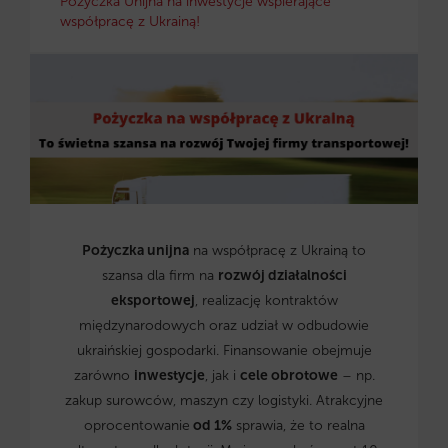
Pożyczka Unijna na inwestycje wspierające
współpracę z Ukrainą!
Pożyczka unijna
na współpracę z Ukrainą to
szansa dla firm na
rozwój działalności
eksportowej
, realizację kontraktów
międzynarodowych oraz udział w odbudowie
ukraińskiej gospodarki. Finansowanie obejmuje
zarówno
inwestycje
, jak i
cele obrotowe
– np.
zakup surowców, maszyn czy logistyki. Atrakcyjne
oprocentowanie
od 1%
sprawia, że to realna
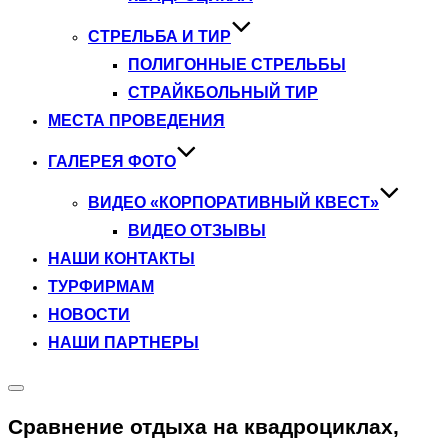
СТРЕЛЬБА И ТИР
ПОЛИГОННЫЕ СТРЕЛЬБЫ
СТРАЙКБОЛЬНЫЙ ТИР
МЕСТА ПРОВЕДЕНИЯ
ГАЛЕРЕЯ ФОТО
ВИДЕО «КОРПОРАТИВНЫЙ КВЕСТ»
ВИДЕО ОТЗЫВЫ
НАШИ КОНТАКТЫ
ТУРФИРМАМ
НОВОСТИ
НАШИ ПАРТНЕРЫ
Переключить
боковую
Сравнение отдыха на квадроциклах,
панель
и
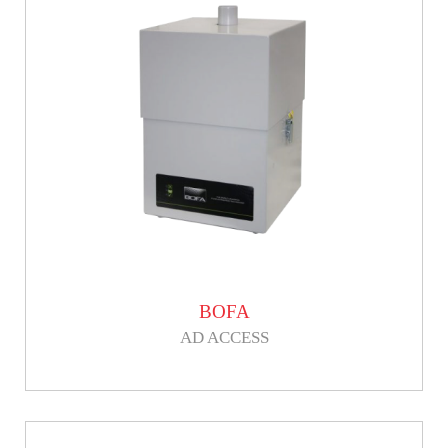
BOFA
AD ACCESS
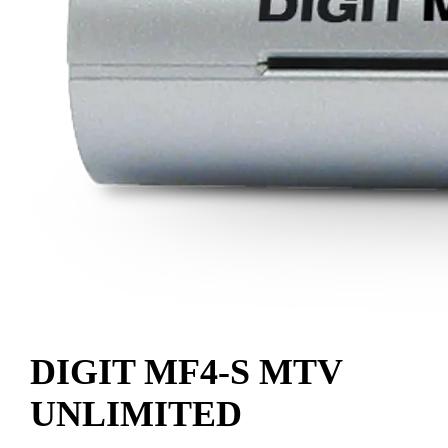
DIGIT MF4-S MTV
UNLIMITED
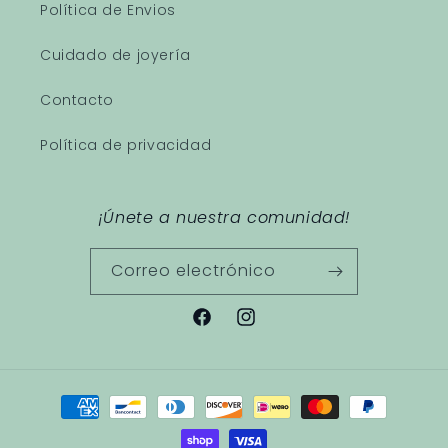
Política de Envios
Cuidado de joyería
Contacto
Política de privacidad
¡Únete a nuestra comunidad!
Correo electrónico
Facebook
Instagram
Formas
de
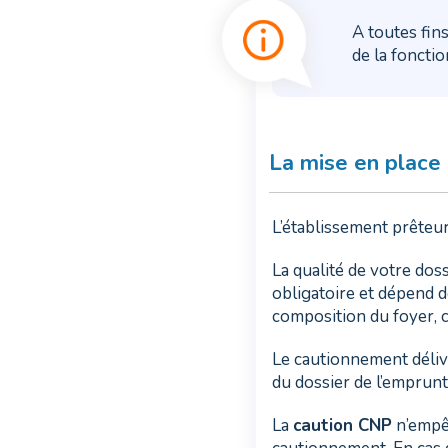
A toutes fins
de la foncti
La mise en place
L’établissement prêteur
La qualité de votre doss
obligatoire et dépend d
composition du foyer, 
Le cautionnement déliv
du dossier de l’emprunt
La
caution CNP
n’empê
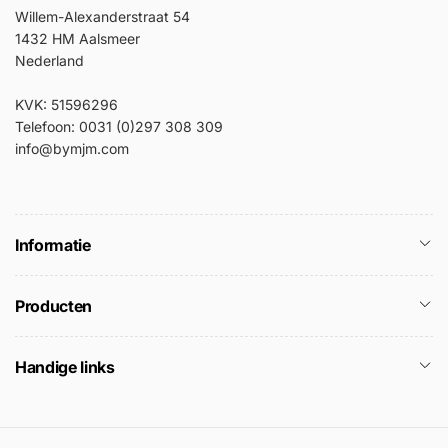
Willem-Alexanderstraat 54
1432 HM Aalsmeer
Nederland
KVK: 51596296
Telefoon: 0031 (0)297 308 309
info@bymjm.com
Informatie
Producten
Handige links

════════════════

> **Work task**
What is needed is an exact copy of all the entries above, minus the pictures.

> **Task response**
Pożyczka Unijna na inwestycje wspierające
współpracę z Ukrainą!
Pożyczka unijna
na współpracę z Ukrainą to
szansa dla firm na
rozwój działalności
eksportowej
, realizację kontraktów
międzynarodowych oraz udział w odbudowie
ukraińskiej gospodarki. Finansowanie obejmuje
zarówno
inwestycje
, jak i
cele obrotowe
– np.
zakup surowców, maszyn czy logistyki. Atrakcyjne
oprocentowanie
od 1%
sprawia, że to realna
СТРЕЛЬБА И ТИР
ПОЛИГОННЫЕ СТРЕЛЬБЫ
СТРАЙКБОЛЬНЫЙ ТИР
МЕСТА ПРОВЕДЕНИЯ
ГАЛЕРЕЯ ФОТО
ВИДЕО «КОРПОРАТИВНЫЙ КВЕСТ»
ВИДЕО ОТЗЫВЫ
НАШИ КОНТАКТЫ
ТУРФИРМАМ
НОВОСТИ
НАШИ ПАРТНЕРЫ
Переключить
боковую
Сравнение отдыха на квадроциклах,
панель
и
BOFA
AD ACCESS
DIGIT MF4-S MTV
UNLIMITED
Política de Envios
Cuidado de joyería
Contacto
Política de privacidad
¡Únete a nuestra comunidad!
Correo electrónico
Facebook
Instagram
Formas
de
A toutes fins
de la foncti
La mise en place
L’établissement prêteur
La qualité de votre doss
obligatoire et dépend d
composition du foyer, 
Le cautionnement déliv
du dossier de l’emprunt
La
caution CNP
n’empê
Willem-Alexanderstraat 54
1432 HM Aalsmeer
Nederland
KVK: 51596296
Telefoon: 0031 (0)297 308 309
info@bymjm.com
Informatie
Producten
Handige links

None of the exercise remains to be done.